Una giornata formativa nella Riserva
La Riserva Naturale Orientata delle Saline di Trapani e Paceco è stata indicata dal Ministero dell'Ambiente e della Sicurezza Energetica come sede di una delle attività previste dal progetto nazionale "Campi Giovani 2026 - Giovani in azione: in campo con i Vigili del Fuoco". L'iniziativa si è svolta con il coordinamento del personale della Riserva e del Dipartimento dei Vigili del Fuoco, del Soccorso Pubblico e della Difesa Civile.
All'incontro hanno preso parte circa trenta ragazzi, coinvolti in visite guidate e in attività didattiche concepite per avvicinare i partecipanti alle dinamiche di tutela ambientale, alla prevenzione dei rischi e alla corretta gestione del territorio.
Contenuti dell'attività e valore didattico
Durante la mattinata i giovani hanno esplorato più elementi distintivi della Riserva:
- osservazione delle specie di avifauna presenti nelle vasche salmastre;
- visita al mulino a vento di recente recupero storico-architettonico;
- approfondimento sugli habitat salmastri e sul ruolo dell'Artemia salina nella catena alimentare;
- conoscenza della Teia dubia, insetto strettamente associato alle saline e indice della biodiversità locale.

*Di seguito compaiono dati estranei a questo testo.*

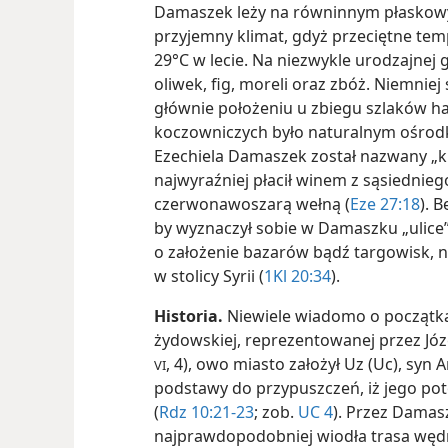
Damaszek leży na równinnym płaskowyż
przyjemny klimat, gdyż przeciętne tem
29°C w lecie. Na niezwykle urodzajnej 
oliwek, fig, moreli oraz zbóż. Niemnie
głównie położeniu u zbiegu szlaków h
koczowniczych było naturalnym ośro
Ezechiela Damaszek został nazwany „k
najwyraźniej płacił winem z sąsiednie
czerwonawoszarą wełną (
Eze 27:18
). 
by wyznaczył sobie w Damaszku „ulice
o założenie bazarów bądź targowisk, 
w stolicy Syrii (
1Kl 20:34
).
Historia.
Niewiele wiadomo o początka
żydowskiej, reprezentowanej przez Józ
, 4), owo miasto założył Uz (Uc), syn
VI
podstawy do przypuszczeń, iż jego poto
(
Rdz 10:21-23
; zob.
UC 4
). Przez Damas
najprawdopodobniej wiodła trasa węd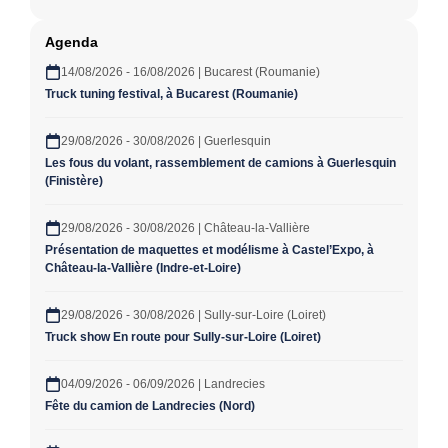
Agenda
14/08/2026 - 16/08/2026 | Bucarest (Roumanie)
Truck tuning festival, à Bucarest (Roumanie)
29/08/2026 - 30/08/2026 | Guerlesquin
Les fous du volant, rassemblement de camions à Guerlesquin
(Finistère)
29/08/2026 - 30/08/2026 | Château-la-Vallière
Présentation de maquettes et modélisme à Castel’Expo, à
Château-la-Vallière (Indre-et-Loire)
29/08/2026 - 30/08/2026 | Sully-sur-Loire (Loiret)
Truck show En route pour Sully-sur-Loire (Loiret)
04/09/2026 - 06/09/2026 | Landrecies
Fête du camion de Landrecies (Nord)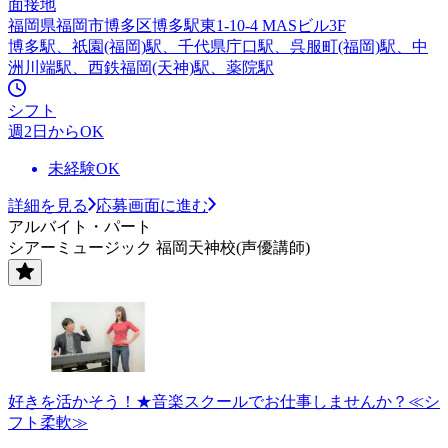
面接地
福岡県福岡市博多区博多駅東1-10-4 MASビル3F
博多駅、祇園(福岡)駅、千代県庁口駅、呉服町(福岡)駅、中
洲川端駅、西鉄福岡(天神)駅、薬院駅
シフト
週2日からOK
未経験OK
詳細を見る
応募画面に進む
アルバイト・パート
シアーミュージック 福岡天神校(声優講師)
好きを活かそう！★音楽スクールでお仕事しませんか？≪シ
フト柔軟≫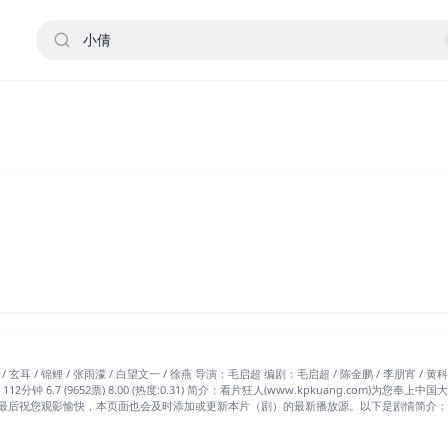
/ 李朋宵 / 黄科憬 / 刘枭羽 / 林增雨 / 王诚 / 叶翔 分类：爱情片 地区：中国大陆 年
面也会及时添加或更新本片（剧）的最新播放源。以下是剧情简介： 影片改编自蒲松龄《聊斋志异》之《聂小倩》。小倩生前被人
地，意外救下小倩。逃亡途中，两人不断遭遇人间及地府势力的阻挠，却也在此般经历中感情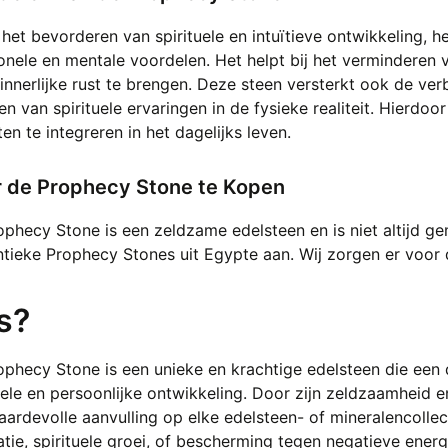
het bevorderen van spirituele en intuïtieve ontwikkeling, 
nele en mentale voordelen. Het helpt bij het verminderen 
innerlijke rust te brengen. Deze steen versterkt ook de ver
n van spirituele ervaringen in de fysieke realiteit. Hierdoo
ten te integreren in het dagelijks leven.
 de Prophecy Stone te Kopen
phecy Stone is een zeldzame edelsteen en is niet altijd gem
tieke Prophecy Stones uit Egypte aan. Wij zorgen er voor dat
s?
ophecy Stone is een unieke en krachtige edelsteen die een
uele en persoonlijke ontwikkeling. Door zijn zeldzaamheid 
ardevolle aanvulling op elke edelsteen- of mineralencollec
tie, spirituele groei, of bescherming tegen negatieve energ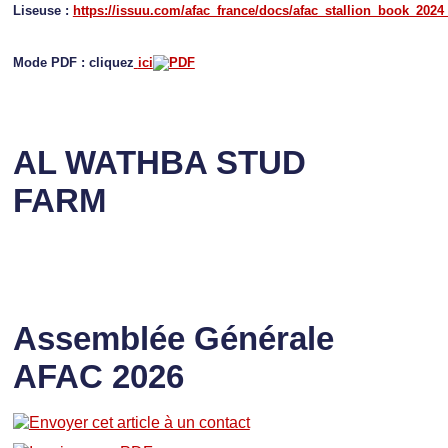
Liseuse :
https://issuu.com/afac_france/docs/afac_stallion_book_2024
Mode PDF : cliquez
ici
AL WATHBA STUD
FARM
Assemblée Générale
AFAC 2026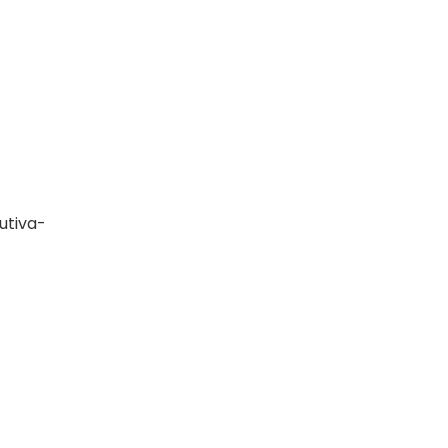
utiva-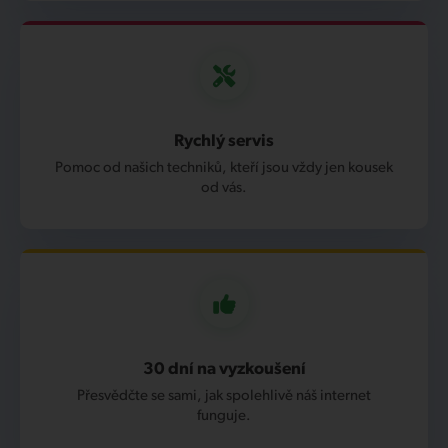
Rychlý servis
Pomoc od našich techniků, kteří jsou vždy jen kousek
od vás.
30 dní na vyzkoušení
Přesvědčte se sami, jak spolehlivě náš internet
funguje.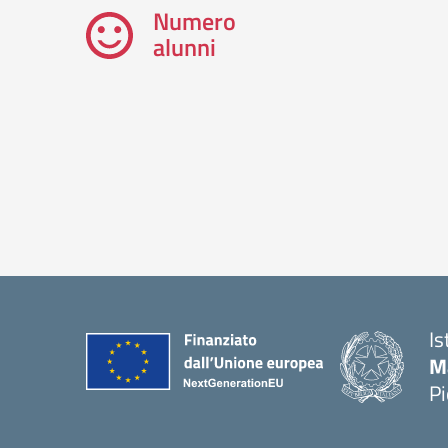
Numero
alunni
Is
M
P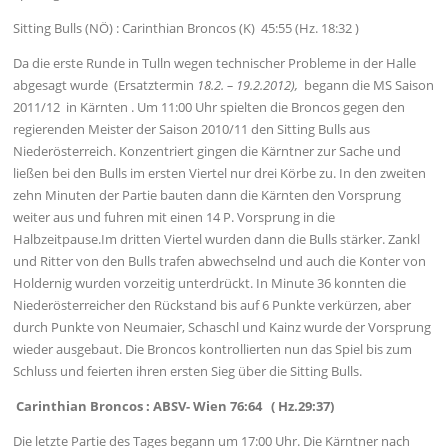
Sitting Bulls (NÖ) : Carinthian Broncos (K) 45:55 (Hz. 18:32 )
Da die erste Runde in Tulln wegen technischer Probleme in der Halle
abgesagt wurde (Ersatztermin
18.2. – 19.2.2012),
begann die MS Saison
2011/12 in Kärnten . Um 11:00 Uhr spielten die Broncos gegen den
regierenden Meister der Saison 2010/11 den Sitting Bulls aus
Niederösterreich. Konzentriert gingen die Kärntner zur Sache und
ließen bei den Bulls im ersten Viertel nur drei Körbe zu. In den zweiten
zehn Minuten der Partie bauten dann die Kärnten den Vorsprung
weiter aus und fuhren mit einen 14 P. Vorsprung in die
Halbzeitpause.Im dritten Viertel wurden dann die Bulls stärker. Zankl
und Ritter von den Bulls trafen abwechselnd und auch die Konter von
Holdernig wurden vorzeitig unterdrückt. In Minute 36 konnten die
Niederösterreicher den Rückstand bis auf 6 Punkte verkürzen, aber
durch Punkte von Neumaier, Schaschl und Kainz wurde der Vorsprung
wieder ausgebaut. Die Broncos kontrollierten nun das Spiel bis zum
Schluss und feierten ihren ersten Sieg über die Sitting Bulls.
Carinthian Broncos : ABSV- Wien 76:64 ( Hz.29:37)
Die letzte Partie des Tages begann um 17:00 Uhr. Die Kärntner nach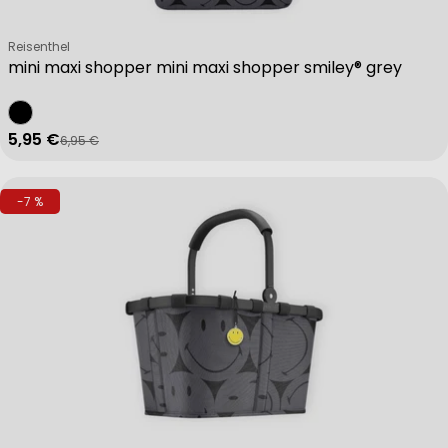
Verkäufer:
Reisenthel
mini maxi shopper mini maxi shopper smiley® grey
5,95 €
6,95 €
Verkaufspreis
Regulärer Preis
-7 %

Queste attività sono state finalizzate a mostrare come pratiche produttive tradizionali, come l'estrazione del sale, possano convivere con la conservazione degli ecosistemi, contribuendo al mantenimento di importanti servizi ambientali nella Rete Natura 2000.
Ruoli e interlocutori
La giornata ha visto il coinvolgimento diretto del personale della Riserva e dei Vigili del Fuoco, che hanno affiancato i partecipanti nelle attività pratiche e nelle sessioni informative. I ragazzi hanno anche incontrato la direttrice della Riserva, Silvana Piacentino, con la quale sono stati affrontati temi inerenti la gestione di un'area protetta e le criticità legate alla conservazione degli habitat salmastri.
| Voce | Dato |
|---|---|
| Partecipanti | Circa 30 giovani |
| Aree protette coinvolte a livello nazionale | 7 (la Riserva è l'unica in Sicilia) |
| Partner | Ministero dell'Ambiente, Dipartimento Vigili del Fuoco |
Impatto locale e prospettive
La presenza del progetto nella Riserva trapanese offre diversi benefici concreti per il territorio: favorisce la crescita di una cultura ambientale fra i giovani, valorizza la Riserva come luogo di formazione e di fruizione responsabile e riconferma il ruolo delle saline come patrimonio naturale strettamente connesso alla storia produttiva locale. Inoltre, l'iniziativa apre spazi di collaborazione tra enti nazionali e realtà locali, con ricadute positive per la gestione e la fruizione dell'area.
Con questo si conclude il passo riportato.